Литмир - Электронная Библиотека

Иван Алгомир вглядывался в крупный почерк с большими петлями: это была записка от Бинни Хивер-Джейн с указаниями насчет предстоящего званого обеда.

— Черный галстук? — подивился он. — Это что еще за выверты, а? — Он фыркнул. — Думаю, такое позволительно только сегодня. Это приемлемо, лишь когда ждут какую-то важную птицу.

— Пожалуй.

— А если речь идет о встрече старых приятелей, тогда это непростительно. И где, черт побери, этот Монкен-Хадли?

— В городке Барнет, — ответил Лоример. — Хочешь верь, хочешь нет.

— Приддионз-Фарм, Монкен-Хадли? Да это где-нибудь в дебрях Глостершира.

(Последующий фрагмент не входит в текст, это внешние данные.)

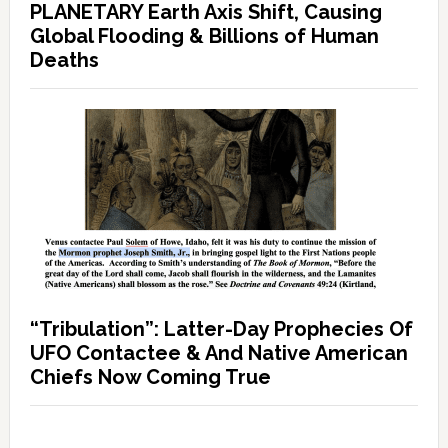
PLANETARY Earth Axis Shift, Causing
Global Flooding & Billions of Human
Deaths
“Tribulation”: Latter-Day Prophecies Of
UFO Contactee & And Native American
Chiefs Now Coming True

— В миле от начала шоссе А-1.

— Сомнительно, очень сомнительно. Ну ладно, если все-таки тебе придется надеть черный галстук, запомни: никаких воротничков на отлете; повяжешь обычный галстук-бабочку, пусть черный, но без примеси других цветов; никаких дурацких вельветовых тапочек, никаких шелковых кушаков, никаких оборок и жабо, никаких черных носков, никаких носовых платков, выглядывающих из кармашка. Бархатный пиджак можно. A-а, знаю, — сказал он и неожиданно улыбнулся, обнажив крупные гнилые зубы, — можешь надеть килт. Отличная идея. Шотландка в черную клетку. Идеально, Лоример, лучше не придумаешь.

— А кортик?

— Ни в коем случае.

— А чем черные носки провинились?

— Черные носки носят только дворецкие и шоферы.

— Ты гений, Иван. А что ты думаешь о кармашках для часов? Я бы не прочь такой завести.

— Джентльмен не станет носить кармашек для часов — это страшное жеманство. Если тебе физически неприятно носить часы на руке, просто положи их в обычный карман. Куда разумнее, уж поверь.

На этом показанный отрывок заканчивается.